I love pretty much everything about Emily’s cocoa hazelnut overnight oats with sweet cherries, but I’m particularly intrigued by the homemade cocoa hazelnut milk itself. I’ve made hazelnut milk in the past and really enjoyed the results, and I feel sure I’d love it with chocolate!
I can always count on Heidi for the most nourishing, hearty, and healing soup/stew recipes. Her latest creation is this beautiful, golden bowl of coconut yellow split pea soup. I sort of fell in love with yellow split peas this past year–they’re so versatile, not to mention cheap and nutritious–and this may have to be the next recipe that I try them in.
Do you have a garden or a local farmer’s market that’s teeming with zucchini? Then I suggest trying Aysegul’s delicious vegan zucchini and walnut bread. Can’t wait to bake a loaf (and then enjoy it, slice by slice, with coffee.)
I love cooking with buckwheat, but I don’t tend to get very creative with it (usually, it ends up in granola or in a parfait).
So, I love the idea of Amanda’s savory green pea and buckwheat risotto. It’s a simple recipe, which I imagine allows the sweetness and verdant flavor of the peas to shine through.
For dessert, I’m totally smitten with Lindsay’s no bake salted caramel cups. I can’t resist the chocolate + sea salt combination, and I’m totally going to try them with a thicker version of my date caramel sauce.

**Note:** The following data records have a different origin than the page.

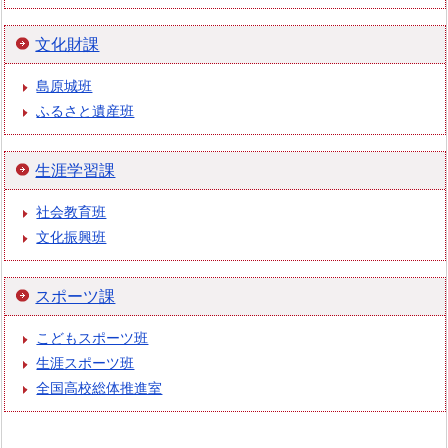
文化財課
島原城班
ふるさと遺産班
生涯学習課
社会教育班
文化振興班
スポーツ課
こどもスポーツ班
生涯スポーツ班
全国高校総体推進室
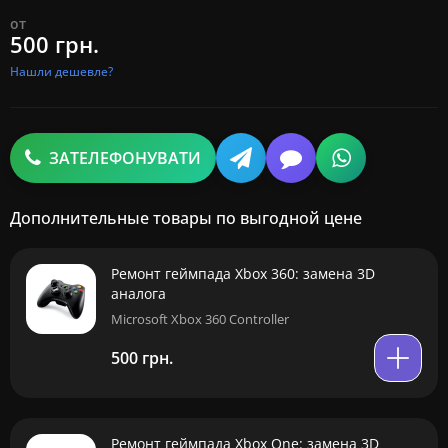
от
500 грн.
Нашли дешевле?
ЗАТЕЛЕФОНУВАТИ
Дополнительные товары по выгодной цене
Ремонт геймпада Xbox 360: замена 3D
аналога
Microsoft Xbox 360 Controller
500 грн.
Ремонт геймпада Xbox One: замена 3D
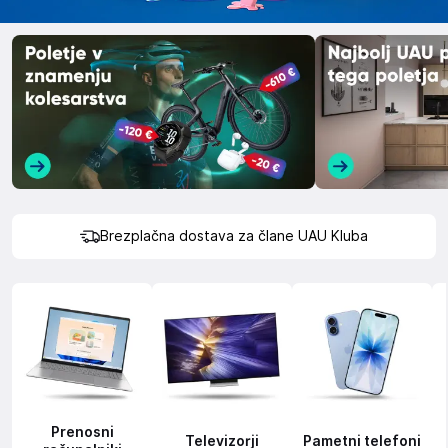
Brezplačna dostava za člane UAU Kluba
Prenosni
Televizorji
Pametni telefoni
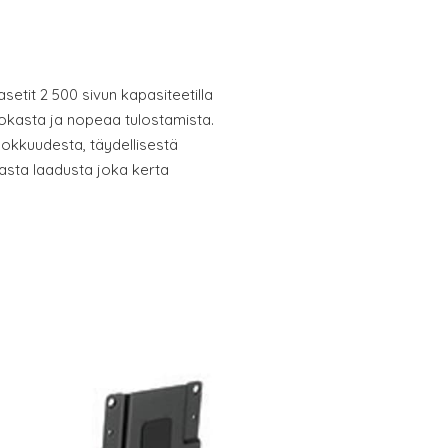
etit 2 500 sivun kapasiteetilla
hokasta ja nopeaa tulostamista.
okkuudesta, täydellisestä
asta laadusta joka kerta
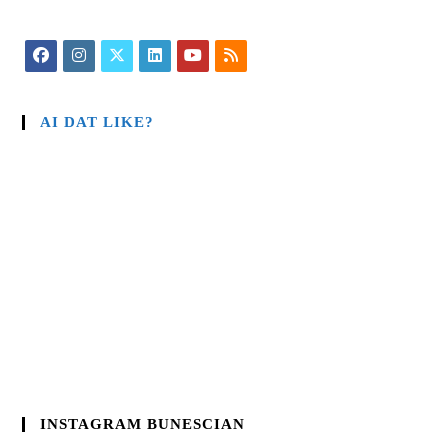
AI DAT LIKE?
INSTAGRAM BUNESCIAN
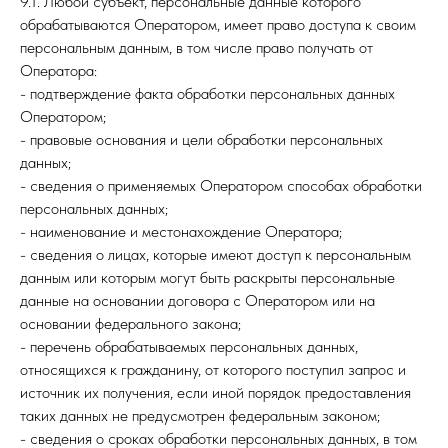
9.1. Любой субъект, персональные данные которого
обрабатываются Оператором, имеет право доступа к своим
персональным данным, в том числе право получать от
Оператора:
- подтверждение факта обработки персональных данных
Оператором;
- правовые основания и цели обработки персональных
данных;
- сведения о применяемых Оператором способах обработки
персональных данных;
- наименование и местонахождение Оператора;
- сведения о лицах, которые имеют доступ к персональным
данным или которым могут быть раскрыты персональные
данные на основании договора с Оператором или на
основании федерального закона;
- перечень обрабатываемых персональных данных,
относящихся к гражданину, от которого поступил запрос и
источник их получения, если иной порядок предоставления
таких данных не предусмотрен федеральным законом;
- сведения о сроках обработки персональных данных, в том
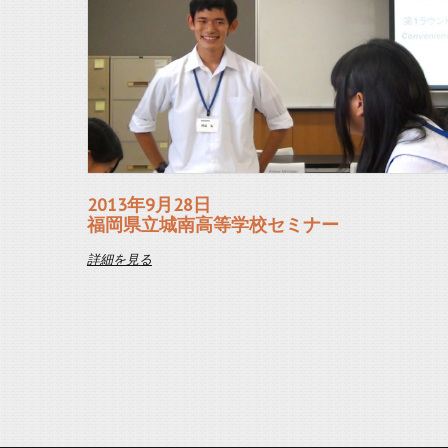
2013年9月28日
福岡県立城南高等学校セミナー
詳細を見る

1. First up, I found this profile of Merlin Sheldrake, a researcher in England who specializes in the relationship between trees and fungi, to be fascinating. Historically it has been thought that fungi pose a risk to trees, but Sheldrake is actually elucidating complex, symbiotic relationships in which fungi and trees aid each other. Taken together, networks of trees, plants, and the fungi that support their survival are being called the “Wood Wide Web.”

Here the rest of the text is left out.